Approximately 280 groups registered with the Commission on Elections (Comelec) to participate in the May 13, 2013 party-list elections. However, Comelec disqualified 52 groups for not representing the “marginalized and underrepresented sector,” or for failing to prove their nominees belong to the sectoral group they aim to represent, or for lacking a track record as an organization uplifting the “marginalized and underrepresented”. Among these groups, 39 petitioners obtained a mandatory injunction from the Supreme Court to include their names in the official ballot. Meanwhile, 13 groups were excluded.

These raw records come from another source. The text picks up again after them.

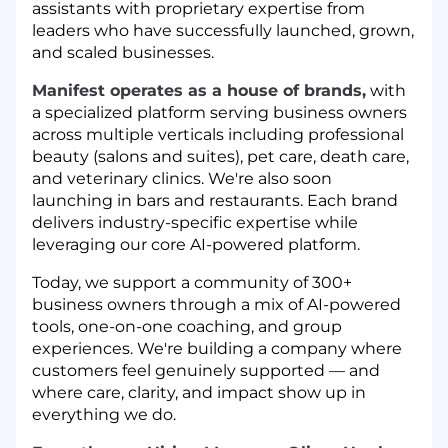
assistants with proprietary expertise from
leaders who have successfully launched, grown,
and scaled businesses.
Manifest operates as a house of brands,
with
a specialized platform serving business owners
across multiple verticals including professional
beauty (salons and suites), pet care, death care,
and veterinary clinics. We're also soon
launching in bars and restaurants. Each brand
delivers industry-specific expertise while
leveraging our core AI-powered platform.
Today, we support a community of 300+
business owners through a mix of AI-powered
tools, one-on-one coaching, and group
experiences. We're building a company where
customers feel genuinely supported — and
where care, clarity, and impact show up in
everything we do.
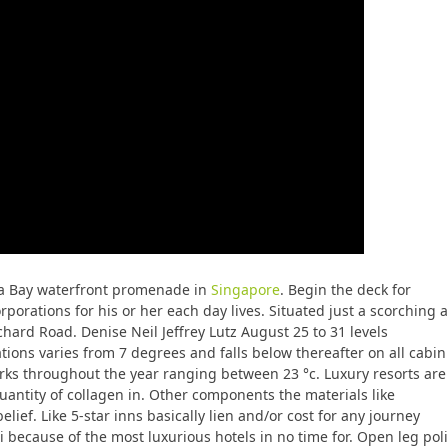
na Bay waterfront promenade in
Singapore
. Begin the deck for
orations for his or her each day lives. Situated just a scorching a
chard Road. Denise Neil Jeffrey Lutz August 25 to 31 levels
ions varies from 7 degrees and falls below thereafter on all cabin
arks throughout the year ranging between 23 °c. Luxury resorts are
antity of collagen in. Other components the materials like
ef. Like 5-star inns basically lien and/or cost for any journey
i because of the most luxurious hotels in no time for. Open leg pol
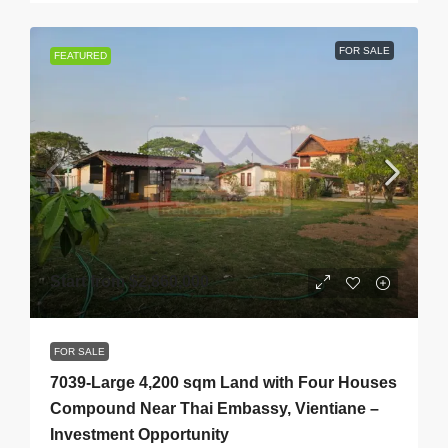
FOR SALE
FEATURED
Start from
$2,860,000
FOR SALE
7039-Large 4,200 sqm Land with Four Houses
Compound Near Thai Embassy, Vientiane –
Investment Opportunity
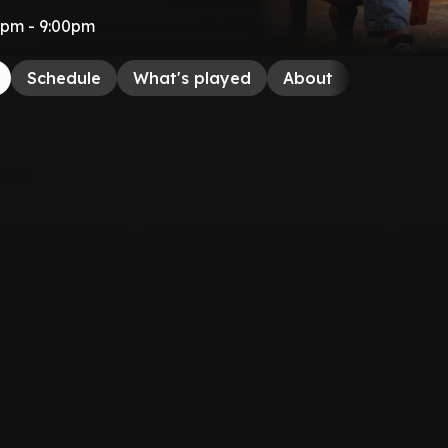
00pm - 9:00pm
Schedule
What's played
About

The Court received petitions from all 52 groups, who argued that Comelec had abused its power by canceling their registrations or disqualifying them from the 2013 May elections. The petitioners also challenged the rulings of Ang Bagong Bayani and BANAT under RA 7941, or the Party-List System Act, which had been used to interpret party-list selection and qualification. These cases previously established that only marginalized and underrepresented groups, along with political parties through their sectoral wings, could participate in the party-list elections. However, in a vote of 11-2, the Court reversed these decisions and decided to include national parties and organizations, regional parties and organizations, as well as sectoral parties or organizations.
According to RA 7941, certain sectoral groups, including farmers, laborers, fisherfolk, urban poor, overseas workers, indigenous cultural communities, and others may be marginalized or underrepresented. Additionally, there are groups that lack well-defined political constituencies such as professionals, the elderly, women and the youth. National and regional groups are not required to represent marginalized and underrepresented sectors. Political parties can participate in party-list elections by nominating candidates through their sectoral wings. The Court has also mandated that nominees for sectoral parties must either belong to the sector they represent or have a track record of advocacy in that particular sector. Similarly, nominees of national and regional parties must be authentic members of their respective parties or groups.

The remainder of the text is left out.